3. The method according to claim 2, wherein after the performing a preset operation on the first feature data and the first weight data by using the first accelerator, to obtain a first operation result, the method further comprises:

shifting, according to the preset shift rule, second overlapping feature data that is in the third feature data in the target shift register array and that is required by the second pre-configured accelerator to a shift register array in the second pre-configured accelerator.

4. The method according to claim 1, wherein before the reading first feature data related to the neural network feature map from a first shift register array in a first accelerator, and reading first weight data corresponding to the first feature data from a first buffer in the first accelerator, the method further comprises:

dividing, according to a preset division rule, the neural network feature map into non-overlapping feature data respectively corresponding to various neural network accelerators; and
writing the non-overlapping feature data respectively corresponding to various neural network accelerators into a memory of each neural network accelerator.

5. The method according to claim 1, wherein the preset operation is a multiply-accumulate operation; and

the performing a preset operation on the first feature data and the first weight data by using the first accelerator, to obtain a first operation result comprises:
for any multiply-accumulate operation unit in the first accelerator, determining a first feature value in the first feature data that corresponds to the multiply-accumulate operation unit, and a first weight value in the first weight data that corresponds to the multiply-accumulate operation unit;
performing a multiplication operation on the first feature value and the first weight value by using the multiply-accumulate operation unit, to obtain a first product result;
adding the first product result to a previous accumulation result corresponding to the multiply-accumulate operation unit, to obtain a current accumulation result corresponding to the multiply-accumulate operation unit, wherein the previous accumulation result is a multiply-accumulate result obtained from a previous operation by the multiply-accumulate operation unit; and
taking the current accumulation result corresponding to each multiply-accumulate operation unit in the first accelerator as the first operation result.

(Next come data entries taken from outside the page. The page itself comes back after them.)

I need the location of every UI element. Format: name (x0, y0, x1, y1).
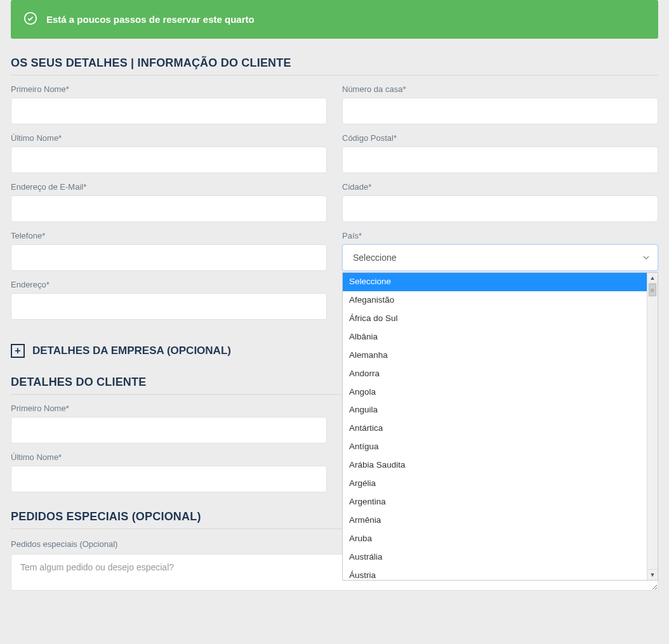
country-option[interactable]: Albânia (343, 328, 647, 346)
plus-icon: + (11, 344, 25, 358)
country-option[interactable]: Áustria (343, 567, 647, 580)
address-input[interactable] (11, 293, 327, 320)
country-option[interactable]: Afeganistão (343, 291, 647, 310)
country-option[interactable]: Antígua (343, 438, 647, 456)
country-label: País* (342, 231, 658, 240)
scroll-thumb[interactable]: ≡ (649, 284, 656, 296)
postal-code-label: Código Postal* (342, 133, 658, 143)
country-option[interactable]: Anguila (343, 401, 647, 419)
scroll-up-button[interactable]: ▲ (647, 273, 658, 284)
email-label: Endereço de E-Mail* (11, 182, 327, 192)
client-last-name-label: Último Nome* (11, 452, 327, 462)
country-option[interactable]: Arábia Saudita (343, 456, 647, 475)
house-number-label: Número da casa* (342, 84, 658, 94)
dropdown-scrollbar[interactable]: ▲ ≡ ▼ (647, 273, 658, 580)
country-option[interactable]: Argentina (343, 493, 647, 511)
postal-code-input[interactable] (342, 147, 658, 173)
country-option[interactable]: Seleccione (343, 273, 647, 291)
country-select[interactable]: Seleccione (342, 244, 658, 271)
house-number-input[interactable] (342, 98, 658, 124)
banner-message: Está a poucos passos de reservar este qu… (46, 14, 255, 25)
chevron-down-icon (643, 253, 649, 263)
company-details-label: DETALHES DA EMPRESA (OPCIONAL) (32, 345, 231, 357)
svg-point-0 (25, 13, 36, 24)
city-input[interactable] (342, 195, 658, 222)
country-option[interactable]: Angola (343, 383, 647, 402)
phone-label: Telefone* (11, 231, 327, 240)
country-option[interactable]: Armênia (343, 511, 647, 530)
country-option[interactable]: Austrália (343, 548, 647, 567)
country-option[interactable]: Andorra (343, 365, 647, 383)
city-label: Cidade* (342, 182, 658, 192)
form-left-column: Primeiro Nome* Último Nome* Endereço de … (11, 84, 327, 329)
scroll-down-button[interactable]: ▼ (647, 569, 658, 580)
section-your-details-title: OS SEUS DETALHES | INFORMAÇÃO DO CLIENTE (11, 56, 658, 76)
last-name-input[interactable] (11, 147, 327, 173)
address-label: Endereço* (11, 280, 327, 289)
client-last-name-input[interactable] (11, 466, 327, 492)
country-select-value: Seleccione (353, 253, 397, 263)
phone-input[interactable] (11, 244, 327, 271)
country-option[interactable]: Antártica (343, 419, 647, 438)
first-name-label: Primeiro Nome* (11, 84, 327, 94)
first-name-input[interactable] (11, 98, 327, 124)
client-first-name-label: Primeiro Nome* (11, 404, 327, 413)
last-name-label: Último Nome* (11, 133, 327, 143)
form-right-column: Número da casa* Código Postal* Cidade* P… (342, 84, 658, 329)
country-option[interactable]: Argélia (343, 475, 647, 493)
email-input[interactable] (11, 195, 327, 222)
progress-banner: Está a poucos passos de reservar este qu… (11, 0, 658, 39)
country-option[interactable]: África do Sul (343, 310, 647, 328)
country-option[interactable]: Aruba (343, 530, 647, 548)
client-first-name-input[interactable] (11, 417, 327, 444)
country-dropdown: SeleccioneAfeganistãoÁfrica do SulAlbâni… (342, 272, 658, 581)
check-circle-icon (23, 11, 37, 27)
scroll-track[interactable]: ≡ (647, 284, 658, 569)
country-option[interactable]: Alemanha (343, 346, 647, 365)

6. The method according to claim 1, wherein the preset shift rule comprises a preset quantity of shifts and shifting manners respectively corresponding to various shifts;

the shifting, according to a preset shift rule, first overlapping feature data that is in the first feature data and that is required by a second accelerator in the plurality of neural network accelerators from the first shift register array to a second shift register array of the second accelerator comprises:
determining a current quantity of shifts;
in response to that the shifting manner corresponding to the current quantity of the shifts is a first shifting manner, shifting, based on the first shifting manner, the first overlapping feature data in the first feature data that is required by the second accelerator from the first shift register array to the second shift register array of the second accelerator, wherein the first shift register array after the shifting comprises third overlapping feature data from a third shift register array of a third accelerator in the plurality of neural network accelerators; and
in response to that the shifting manner corresponding to the current quantity of the shifts is a second shifting manner, shifting feature data in the first shift register array according to the second shifting manner; and
the method further comprises:
reading fourth feature data after the shifting from the first shift register array after the shifting, and reading fourth weight data corresponding to the fourth feature data from the first buffer;
performing a preset operation on the fourth feature data, the fourth weight data, and the first operation result by using the first accelerator, to obtain a fourth operation result;
taking the fourth feature data as the first feature data and taking the fourth operation result as the first operation result, to repeat the step of determining the current quantity of the shifts; and
in response to that the current quantity of the shifts reaches a preset quantity, taking the fourth operation result as a target operation result of a current operation cycle corresponding to the first accelerator, wherein the current operation cycle is a cycle including an operation before the shifting and an operation after the preset quantity of shifts.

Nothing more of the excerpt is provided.